4.1.3. Dependence of Vertical Profiles on LWC, pH, and Availability of Chemical Reactants
It must be emphasized that the profiles for each species we propose in Figure 2 (and observe in Figures 3 and 5) are neither fixed nor permanent; the profiles of each species certainly change with the conditions of the environment. As has already been suggested, the chemical reactivity of a species in droplets has an influence on the vertical profile of concentration and, in turn, the chemical reactivity of species in clouds is highly dependent on numerous factors such as LWC, pH, and the availability of chemical reactants; these factors are briefly discussed in this section using formate as an example.

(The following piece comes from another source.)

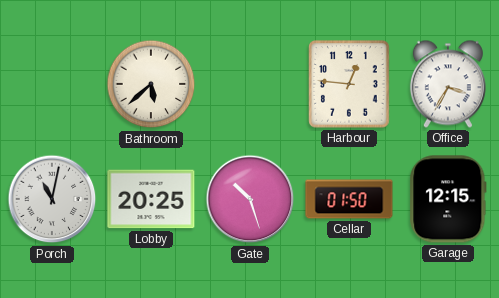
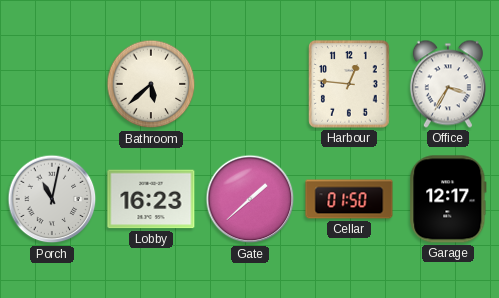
Lobby: 20:25 -> 16:23
Gate: 10:27 -> 1:38
Garage: 12:15 -> 12:17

Consider the simplified scenario of formic acid gas that partitions into cloud droplets: (i) the fraction of formic acid that is partitioned into the aqueous phase depends on LWC and Henry’s law constant, (ii) the fraction of formic acid that subsequently dissociates into formate ions depends on the pH of the solution, and (iii) the reaction pathway the formate ion undergoes is highly sensitive to the solution pH and the chemical reactants available in the droplet (Keene & Galloway, 1986; Munger et al., 1989b; Schwartz, 1986; Seinfeld & Pandis, 2016). Simultaneously, formate can also be formed in the droplet by oxidation of precursor organic species; the OH radical serves as both a source and sink for formate and can be either scavenged from the gas phase or photo-generated in the aqueous phase (Chameides & Davis, 1983) (e.g., NO3−, NO2−, and iron complexes serve as sources of photo-generated OH radicals; Bianco et al., 2015).

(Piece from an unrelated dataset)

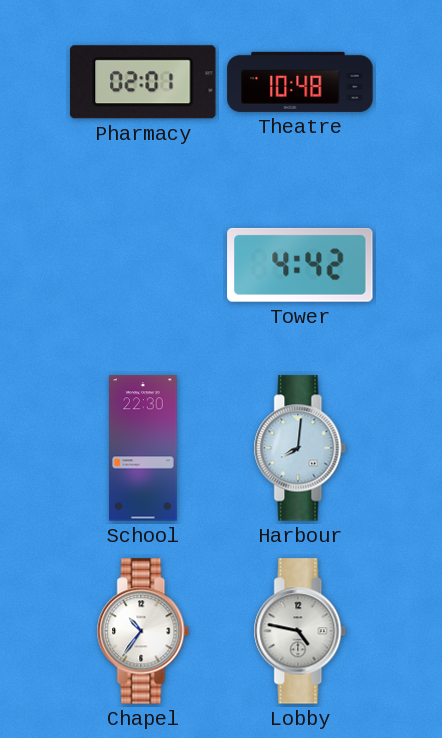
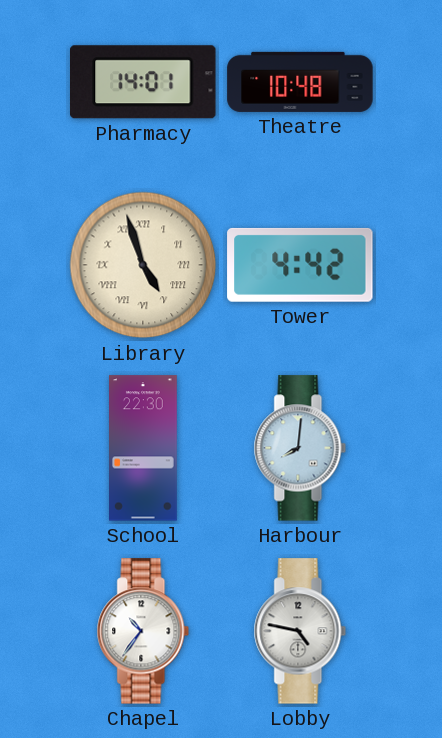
Pharmacy: 02:01 -> 14:01
Library: none -> 4:57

We chose formate for this discussion because it serves as an example that physical and chemical effects can be superimposed on each other to modify vertical concentration profiles. We hypothesize that the significant peak in formate air-equivalent concentration in Figure 3 is the result of superimposing a physical effect and a chemical effect. The physical effect is the potential entrainment of formate (coming from continental sources) form in the free troposphere into the cloud top; the chemical effect is the formation of formate at cloud top due to factors associated with potentially enhanced pH and photochemistry. Since formate is produced by the OH-mediated oxidation of organic substances like tryptophan (Bianco et al., 2016), and OH is photogenerated, it is reasonable that a greater solar irradiance at cloud top should produce more OH and cause a peak in formate concentration. Perhaps this peak is diminished at nighttime, leaving only the physical entrainment effect to be observed.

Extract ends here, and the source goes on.